そして5分後、アーディスカは宣言通り、魔物を全滅させた。
◇◇◇◇◇◇◇
「さぁ、いっぱい食べてくれ、アオイ」
「うん」
冒険者ギルドの2階の食堂で、僕らはいつもの様に祝勝会を開いていた。
モグモグ
美味しく料理を頬張る。
そんな僕を、アーディスカは優しい眼差しで眺め、
「ありがとうな、アオイ」
突然のお礼を言われた。
(ん?)
キョトンとして見上げる。
「私は強くなった。最近、そのことを自分自身で実感している。けれど、それは全てアオイのおかげなんだ。アオイがいてくれたから、今の私がいる」
「…………」
「心から感謝をしている、アオイ」
改まったように、そう言われてしまった。
僕は笑う。
「アーデの役に立てたのなら、僕も嬉しいよ」
「……アオイ」
彼女は、感極まった顔をする。
それから、
「アオイには、何かお礼がしたいんだ。何か欲しいものとか、私にして欲しいこととか、ないか?」
と熱心に聞かれる。
(そう言われてもね)
僕は言う。
「特にないよ」
そして、
「でも、強いて言うならば、これからも僕をアーデのそばにいさせて」
そう望んだ。
アーディスカは驚き、それから困ったような顔になる。
泣き笑いのような表情で、
「それは……私の台詞だ」
と呟いた。
そう。
そんな彼女を見つめていると、気づいたアーディスカは、少し恥ずかしそうに笑った。
クシャクシャ
その手が伸びて、僕の髪をかき混ぜる。
(ん……)
少し気持ちいいな。
目を細めながら、
「これからもよろしくね、アーデ」
「あぁ、アオイ」
僕の言葉に、アーディスカは嬉しそうに頷いた。
…………。
それからも僕らは、料理を楽しんだ。
モグモグ
(あ、そうだ)
料理を食べている最中、ふと思い出す。
「そういえば、あれから『迷宮』ってどうなったの?」
と聞いた。
アーディスカは「ん?」という顔をして、
「あぁ、まだ攻略できていないみたいだ」
と答えた。
(そうなんだ?)
「正直、ここまで長引いているのは珍しいな。
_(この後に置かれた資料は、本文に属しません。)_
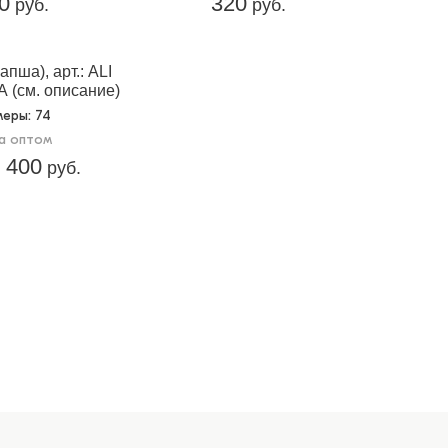
0
320
руб.
руб.
апша), арт.: ALI
 (см. описание)
меры
: 74
а оптом
400
руб.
ギルドの方で『迷宮攻略隊』の人員補充の告知もあったみたいだ」
「ふ~ん」
なかなか手強い『迷宮』みたいだね。
…………。
もしかしたら、この『迷宮の攻略』がアーディスカに与えられた『勇者の試練』とか?
いや、まだわからない。
少なくとも、今のアーディスカの実力じゃ、まだ危ない気がする。
(もっと育ってから)
もし挑むとしても、それからの話だ。
モグモグ
目の前にいる赤毛の美女を眺めたまま、僕はそんなことを思いつつ、美味しい食事を続けた。